A graph representation of core programs. A graph is a flat structure that
can be viewed as a program with a global scope. For example, the Haskell
program
main x = f 1
where
f y = g 2
where
g z = x + z
might be represented by the following flat graph:
graph = Graph
{ graphNodes =
[ Node
{ nodeId = 0
, function = Input
, input = Tup []
, inputType = Tup []
, outputType = intType
}
, Node
{ nodeId = 1
, function = Input
, input = Tup []
, inputType = Tup []
, outputType = intType
}
, Node
{ nodeId = 2
, function = Input
, input = Tup []
, inputType = Tup []
, outputType = intType
}
, Node
{ nodeId = 3
, function = Function "(+)"
, input = Tup [One (Variable (0,[])), One (Variable (2,[]))]
, inputType = intPairType
, outputType = intType
}
, Node
{ nodeId = 4
, function = NoInline "f" (Interface 1 (One (Variable (5,[]))) intType intType)
, input = One (Constant (IntData 1))
, inputType = intType
, outputType = intType
}
, Node
{ nodeId = 5
, function = NoInline "g" (Interface 2 (One (Variable (3,[]))) intType intType)
, input = One (Constant (IntData 2))
, inputType = intType
, outputType = intType
}
]
, graphInterface = Interface
{ interfaceInput = 0
, interfaceOutput = One (Variable (4,[]))
, interfaceInputType = intType
, interfaceOutputType = intType
}
}
where
intType = result (typeOf :: Res [[[Int]]] (Tuple StorableType))
intPairType = result (typeOf :: Res (Int,Int) (Tuple StorableType))
XXX Check above code again
which corresponds to the following flat program
main v0 = v4
f v1 = v5
g v2 = v3
v3 = v0 + v2
v4 = f 1
v5 = g 2
There are a few assumptions on graphs:
- All nodes have unique identifiers.
- There are no cycles.
- The input and inputType tuples of each node should have the same shape.
- Each interfaceInput (including the top-level one) refers to an Input
node not referred to by any other interface.
- All Variable references are valid (i.e. refer only to those variables
implicitly defined by each node).
- There should not be any cycles in the constraints introduced by
findLocalities. (XXX Is this even possible?)
- Sub-function interfaces should be "consistent" with the input/output type
of the node. For example, the body of a while loop should have the same type
as the whole loop.
In the original program, g was defined locally to f, and the addition was
done locally in g. But in the flat program, this hierarchy (called
definition hierarchy) is not represented. The flat program is of course not
valid Haskell (v0 and v2 are used outside of their scopes). The function
makeHierarchical turns a flat graph into a hierarchical one that
corresponds to syntactically valid Haskell.

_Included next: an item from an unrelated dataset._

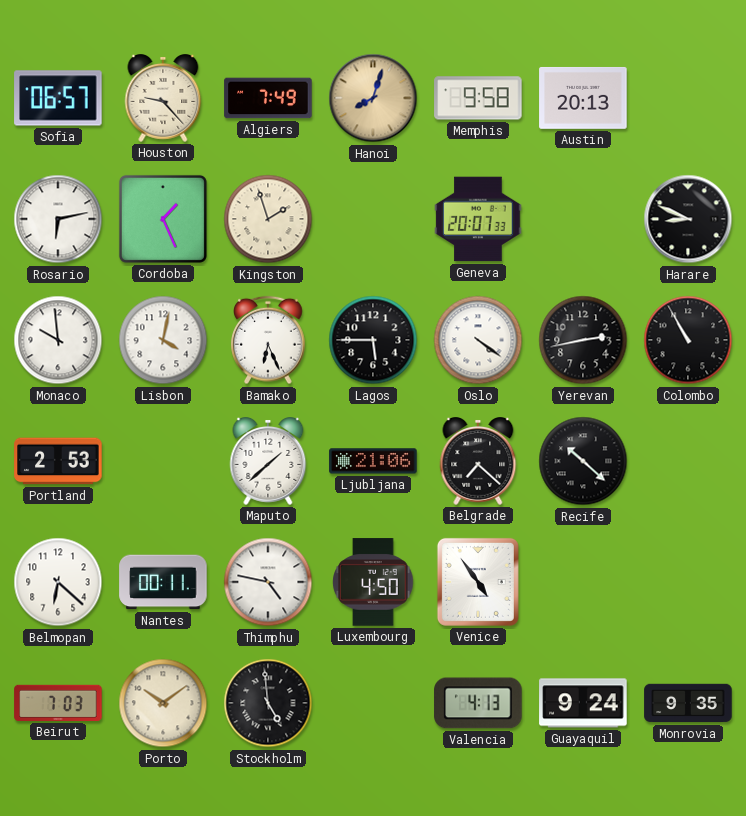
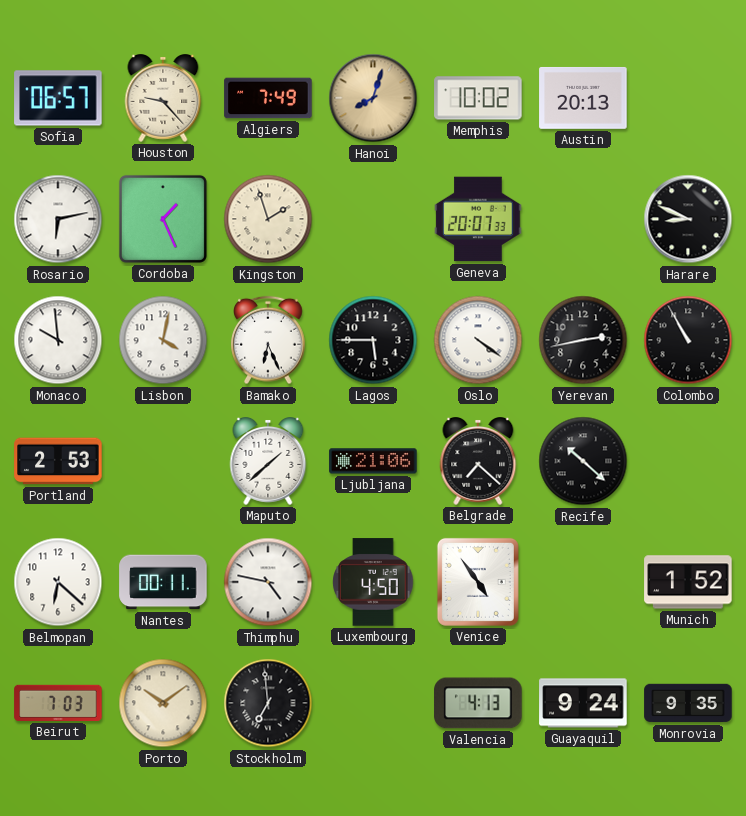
Memphis: 9:58 -> 10:02
Munich: none -> 1:52
Stockholm: 4:59 -> 6:59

makeHierarchical requires some explanation. First a few definitions:
- Nodes that have associated interfaces (NoInline, IfThenElse, While
and Parallel) are said to contain sub-functions. These nodes are called
super nodes. In the above program, the super node v4 contains the
sub-function f, and v5 contains the sub-function g.
- A definition d is local to a definition e iff. d is placed
somewhere within the definition of e (i.e. inside an arbitrarily deeply
nested where clause).
- A definition d is owned by a definition e iff. d is placed
immediately under the top-most where clause of e. A definition may have
at most one owner.
The definition hierarchy thus specifies ownership between the definitions in
the program. There are two types of ownership:
- A super node is always the owner of its sub-functions.

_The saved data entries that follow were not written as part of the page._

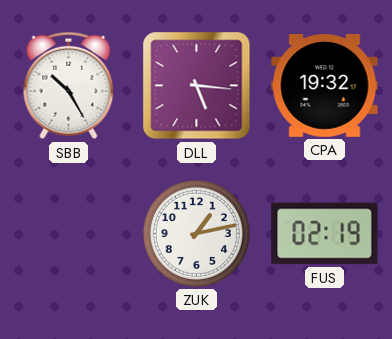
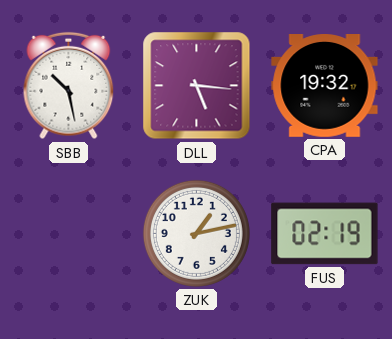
SBB: 10:25 -> 10:28
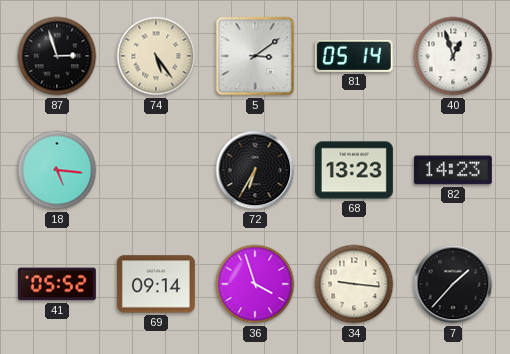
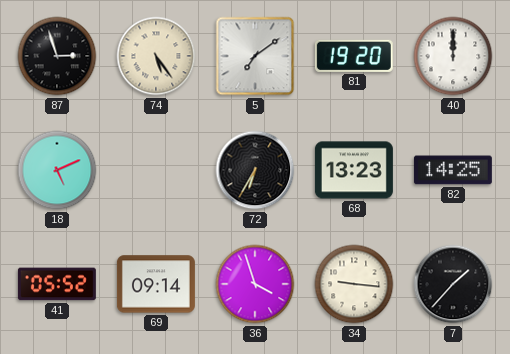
5: 3:09 -> 7:09
81: 05:14 -> 19:20
40: 12:57 -> 12:00
18: 5:16 -> 5:11
82: 14:23 -> 14:25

- A sub-function may be the owner of some node definitions.
Assigning nodes to sub-functions in a useful way takes some work. It is done
by first finding out for each node which sub-functions it must be local to.
Each locality constraint gives an upper bound on where in the definition
hierarchy the node may be placed. There is one principle for introducing a
locality constraint:
- If node v depends on the input of sub-function f, then v must be
local to f.
The locality constraints for a graph can thus be found be tracing each
sub-function input in order to find the nodes that depend on it (see function
findLocalities). In the above program, we have the sub-functions f and
g with the inputs v1 and v2 respectively. We can see immediately that
no node depends on v1, so we get no locality constraints for f. The only
node that depends on v2 is v3, so the program has a single locality
constraint: v3 is local to g. Nodes without constraints are simply taken
to be local to main. With this information, we can now rewrite the flat
program as
main v0 = v4
where
v4 = f 1
where
f v1 = v5
v5 = g 2
where
g v2 = v3
where
v3 = v0 + v2
which is syntactically valid Haskell. Note that this program is slightly
different from the original which defined g locally to f. However, in
general, we want definitions to be as "global" as possible in order to
maximize sharing. For example, we don't want to put definitions in the body
of a while loop unless they really depend on the loop state, because then
they will (probably, depending on implementation) be recomputed in every
iteration. Also note that in this program, it is not strictly necessary to
have the sub-functions owned by their super nodes -- f and g could have
been owned by main instead. However, this would cause clashes if two
sub-functions have the same name. Having sub-functions owned by their super
nodes is also a way of keeping related definitions together in the program.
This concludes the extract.